## Instructions to follow
In the data below, find every line with the word "piedra" and copy it out.

## Collected data
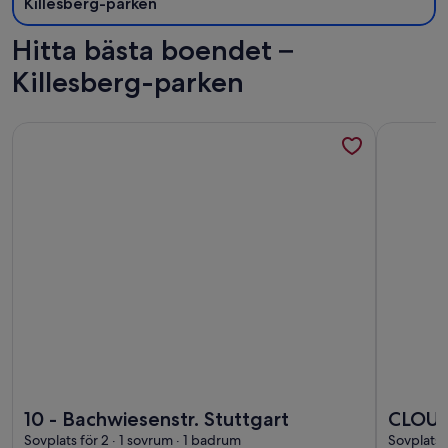
Killesberg-parken
Hitta bästa boendet –
Killesberg-parken
Mer information om 10 - Bachwiesenstr. Stuttgart
Mer info
Mer information om 10 - Bachwiesenstr. Stuttgart
Mer info
10 - Bachwiesenstr. Stuttgart
CLOUD
Sovplats för 2 · 1 sovrum · 1 badrum
Sovplats f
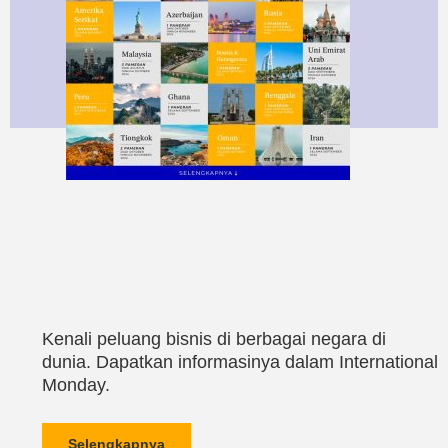
Kenali peluang bisnis di berbagai negara di
dunia. Dapatkan informasinya dalam International
Monday.
Selengkapnya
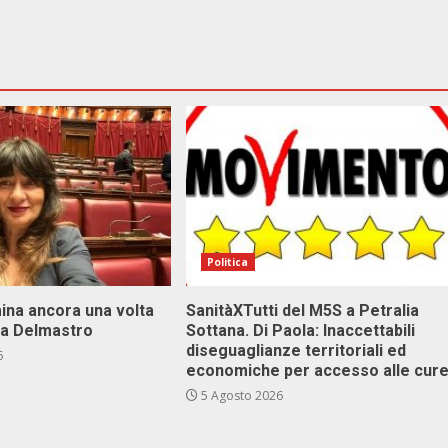
Politica
ina ancora una volta
SanitàXTutti del M5S a Petralia
va Delmastro
Sottana. Di Paola: Inaccettabili
diseguaglianze territoriali ed
6
economiche per accesso alle cur
5 Agosto 2026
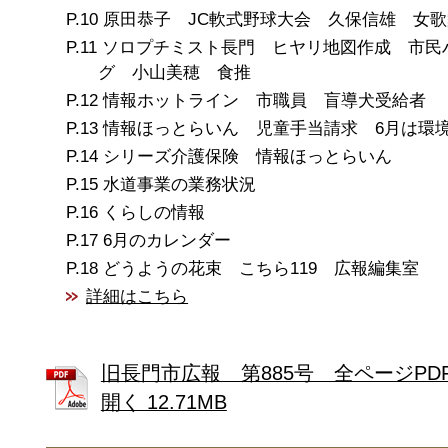
原田恭子 JC軟式野球大会 久保信雄 女
ソロプチミスト長門 ヒヤリ地図作成 市民
グ 小山美穂 食推
情報ホットライン 市職員 盲導犬受給者
情報ほっとらいん 児童手当請求 6月は環
シリーズ介護保険 情報ほっとらいん
水道事業の業務状況
くらしの情報
6月のカレンダー
どうようの花束 こちら119 広報編集室
詳細はこちら
旧長門市広報 第885号 全ページPD
開く 12.71MB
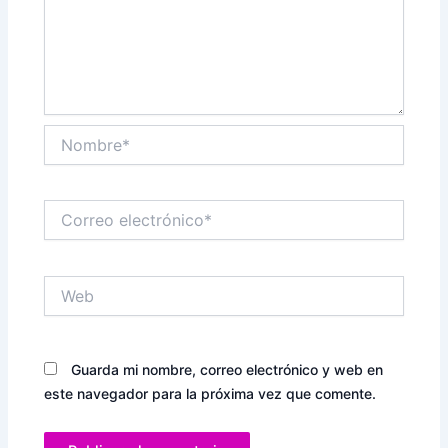
Nombre*
Correo
electrónico*
Web
Guarda mi nombre, correo electrónico y web en
este navegador para la próxima vez que comente.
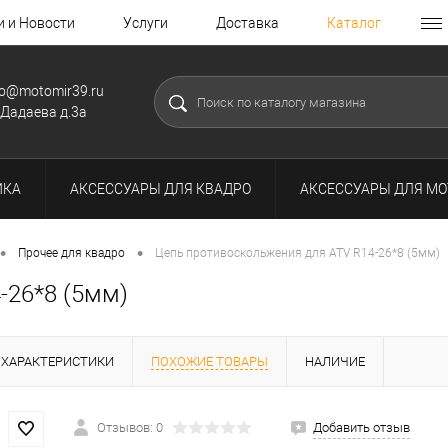
и и Новости
Услуги
Доставка
Каталог
fo@motomir39.ru
.Дадаева д.3а
ИКА
АКСЕССУАРЫ ДЛЯ КВАДРО
АКСЕССУАРЫ ДЛЯ МО
•
•
Прочее для квадро
Цепь противоскольжения для ATV R14-26*8 (5мм)
-26*8 (5мм)
ХАРАКТЕРИСТИКИ
ПОХОЖИЕ ТОВАРЫ
НАЛИЧИЕ
Отзывов: 0
Добавить отзыв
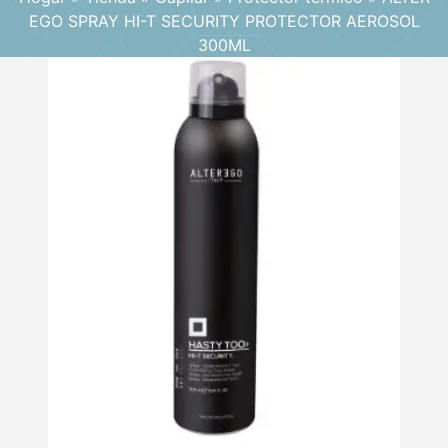
EGO SPRAY HI-T SECURITY PROTECTOR AEROSOL
300ML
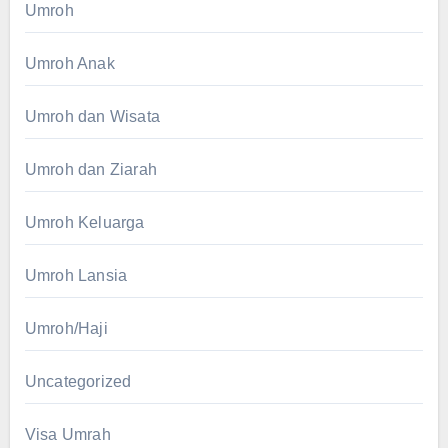
Umroh
Umroh Anak
Umroh dan Wisata
Umroh dan Ziarah
Umroh Keluarga
Umroh Lansia
Umroh/Haji
Uncategorized
Visa Umrah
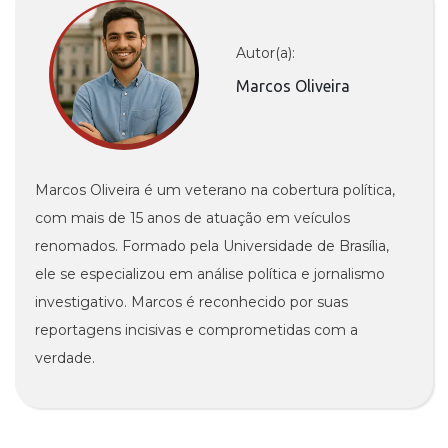
Autor(a):
Marcos Oliveira
Marcos Oliveira é um veterano na cobertura política,
com mais de 15 anos de atuação em veículos
renomados. Formado pela Universidade de Brasília,
ele se especializou em análise política e jornalismo
investigativo. Marcos é reconhecido por suas
reportagens incisivas e comprometidas com a
verdade.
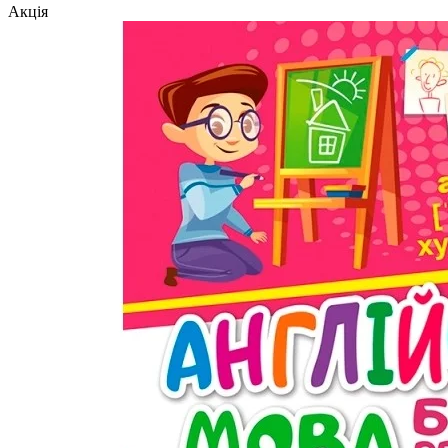
Акція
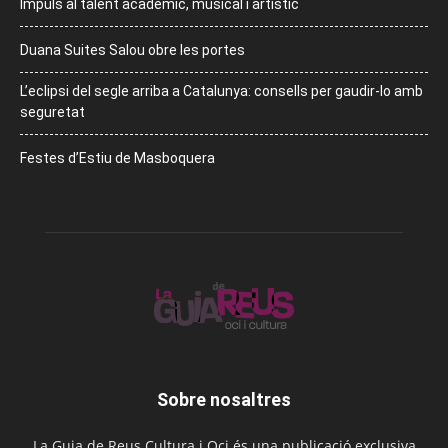
Impuls al talent acadèmic, musical i artístic
Duana Suites Salou obre les portes
L’eclipsi del segle arriba a Catalunya: consells per gaudir-lo amb
seguretat
Festes d’Estiu de Masboquera
Sobre nosaltres
La Guia de Reus Cultura i Oci és una publicació exclusiva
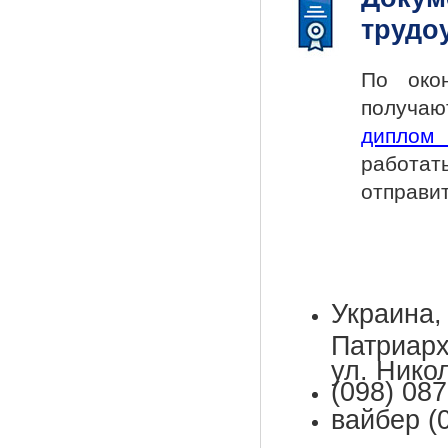
трудо
По окон
получ
диплом 
работат
отправи
Украин
Патриар
ул. Нико
(098) 087
вайбер (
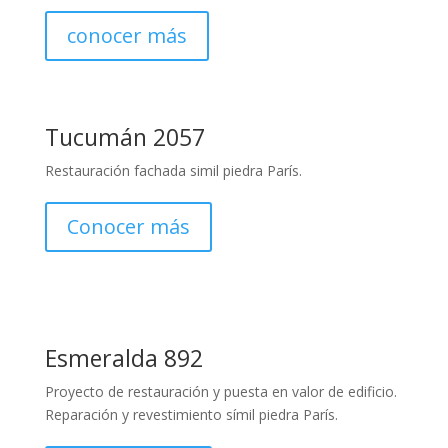
conocer más
Tucumán 2057
Restauración fachada simil piedra París.
Conocer más
Esmeralda 892
Proyecto de restauración y puesta en valor de edificio.
Reparación y revestimiento símil piedra París.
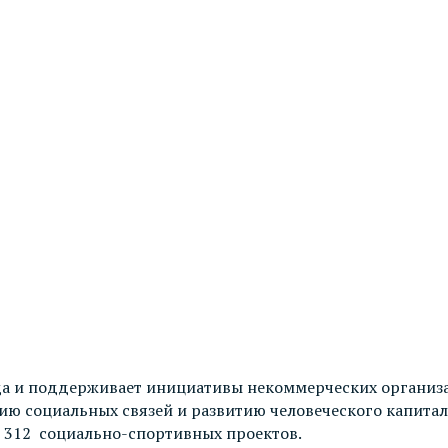
ода и поддерживает инициативы некоммерческих организ
ию социальных связей и развитию человеческого капита
 312 социально-спортивных проектов.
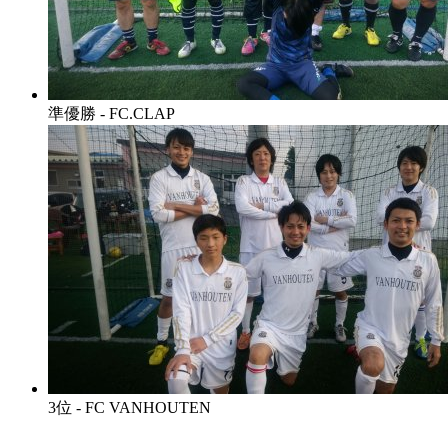
準優勝 - FC.CLAP
3位 - FC VANHOUTEN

## Output
Restauración fachada simil piedra París.
Reparación y revestimiento símil piedra París.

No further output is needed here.